Justo antes del segundo cumpleaños de mi hija Agnes, surgió un nuevo rasgo en su personalidad que llamamos "la Bestia". Seguía siendo nuestro ángel amoroso, colaborador y divertido, salvo cuando insistía en "hacerlo yo misma".
Primero lo notamos en la cena, cuando quiso servirse su propia leche, derramando tazas de leche orgánica costosa por el suelo. Negarle el intento invocaba a la Bestia; permitirlo provocaba llantos de frustración (la frase "no llores por la leche derramada" perdió pronto su gracia). Si tienes un hijo acercándose a la niñez, la Bestia llegará a tu hogar.
Aunque exasperante, este comportamiento es un paso esencial hacia la independencia. Tu hijo se convertirá en una persona autónoma, capaz de vestirse solo de Superman para Halloween. Pero el camino está lleno de tropiezos: rabietas, frustraciones y leche derramada son inevitables. Los padres experimentados saben que hay formas de navegar esta etapa sin perder la paciencia.
"¡Lo haré a mi manera!"
Las semillas de la independencia se plantan temprano, desde los 6 meses, cuando el bebé comprende que es un individuo separado de sus padres.
El primer signo puede ser el llanto por separación: una señal de que entiende su individualidad, pero aún busca la seguridad parental. A los 7-8 meses, agarra la cuchara para comer; a los 9-10, gatea a sus juguetes y elige.
Aprender a caminar, alrededor del año, es clave, según Alan Fogel, Ph.D., profesor de psicología en la Universidad de Utah: "El bebé aprende que puede alejarse y volver; controla su destino". A los 18 meses, llega la etapa de "a mi manera": quiere hacer tareas sin habilidad plena.
Esta confianza surge del vocabulario creciente, seguridad al caminar, coordinación motora y éxitos previos como apilar bloques. Sin embargo, no juzga dificultades ni controla emociones, rechazando ayuda (¡incluso riesgos como trepar el refrigerador!). Cada día es una batalla entre lo que quiere y puede hacer.
4 Estrategias para Gestionar Rabietas en Padres
Estas explosiones son necesarias para aprender separación y resolución de problemas, afirma Mark Goldstein, Ph.D., psicólogo infantil en Chicago: "Los 'no' constantes construyen confianza".

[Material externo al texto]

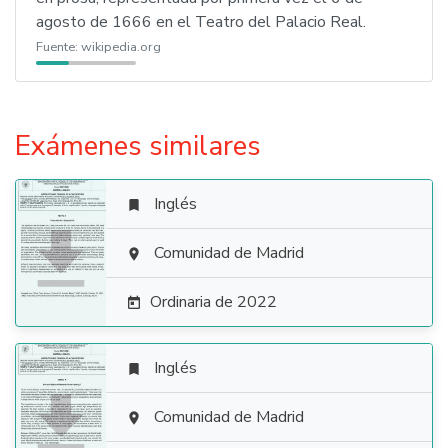
agosto de 1666 en el Teatro del Palacio Real.
Fuente:
wikipedia.org
Exámenes similares
Inglés


Comunidad de Madrid

Ordinaria de 2022

Inglés


Comunidad de Madrid
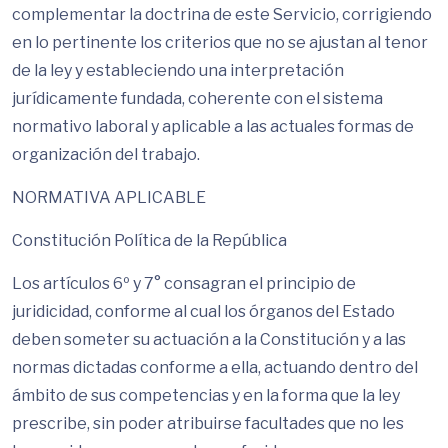
complementar la doctrina de este Servicio, corrigiendo
en lo pertinente los criterios que no se ajustan al tenor
de la ley y estableciendo una interpretación
jurídicamente fundada, coherente con el sistema
normativo laboral y aplicable a las actuales formas de
organización del trabajo.
NORMATIVA APLICABLE
Constitución Política de la República
Los artículos 6º y 7° consagran el principio de
juridicidad, conforme al cual los órganos del Estado
deben someter su actuación a la Constitución y a las
normas dictadas conforme a ella, actuando dentro del
ámbito de sus competencias y en la forma que la ley
prescribe, sin poder atribuirse facultades que no les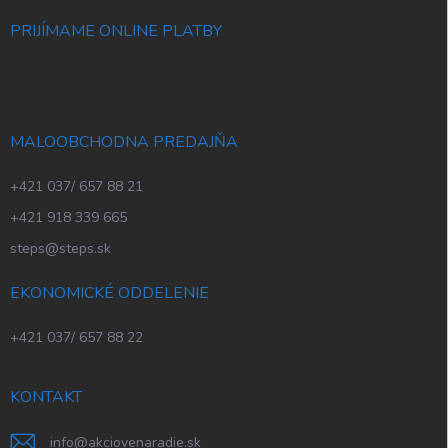
PRIJÍMAME ONLINE PLATBY
MALOOBCHODNA PREDAJŇA
+421 037/ 657 88 21
+421 918 339 665
steps@steps.sk
EKONOMICKÉ ODDELENIE
+421 037/ 657 88 22
KONTAKT
info
@
akciovenaradie.sk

Pero ¿cómo evitar emergencias o ira descontrolada? Con paciencia y estas estrategias probadas.
Controla el Entorno
Haz el hogar seguro y accesible: guarda frágiles, cubre enchufes, usa puertas para bebés. En la cocina, pon ollas bajas. Así reduces "¡no!", fomentas exploración sin riesgos ni roturas.
Déjala Tomar Decisiones
En entornos seguros, ofrece opciones: ¿Cheerios o huevos? Compromisos como subirse solo al asiento del auto (tú abrochas). Andrea Kane (Decatur, Georgia): "Mi hija Carina usa ropa de ballet con capas; todos felices".

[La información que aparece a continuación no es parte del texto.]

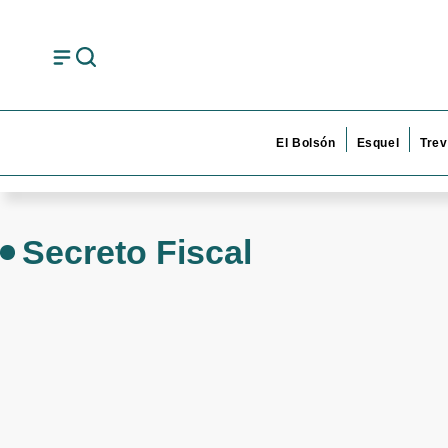
El Bolsón
Esquel
Trev
Secreto Fiscal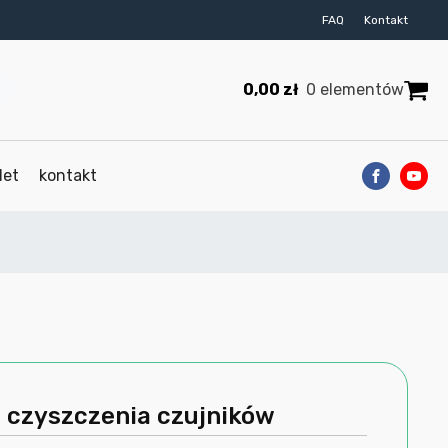
FAQ
Kontakt
0,00
zł
0 elementów
let
kontakt
 czyszczenia czujników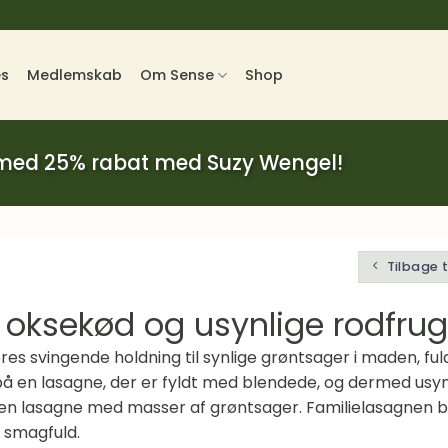
es
Medlemskab
Om Sense
Shop
 med 25% rabat med Suzy Wengel!
Tilbage 
oksekød og usynlige rodfrug
eres svingende holdning til synlige grøntsager i maden, fu
 på en lasagne, der er fyldt med blendede, og dermed usynl
 en lasagne med masser af grøntsager. Familielasagnen b
g smagfuld.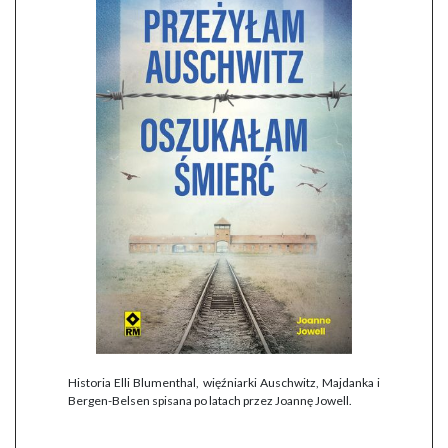
Historia Elli Blumenthal, więźniarki Auschwitz, Majdanka i
Bergen-Belsen spisana po latach przez Joannę Jowell.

Facilita Tareas Independientes
Usa utensilios pequeños, ayuda en comidas (empuja pajita en jugo Capri Sun 100%), estantes bajos. Involucra en tareas simples como doblar servilletas. Jackie Hornbeck-Wall (Atlanta): su hijo Isak pasa ropa a la secadora, aunque vista camisas mojadas creativamente.
No Intervengas Demasiado Rápido
Resiste tomar el control, dice el Dr. Goldstein: erosiona confianza. Dedica tiempo extra; ofrece guía sutil: "Siéntate para meter el pie". Intervén si hay colapso inminente.
Este viaje es desafiante, pero con guía amorosa, todos saldrán fortalecidos.
Heather Moors Johnson es escritora en Decatur, Georgia.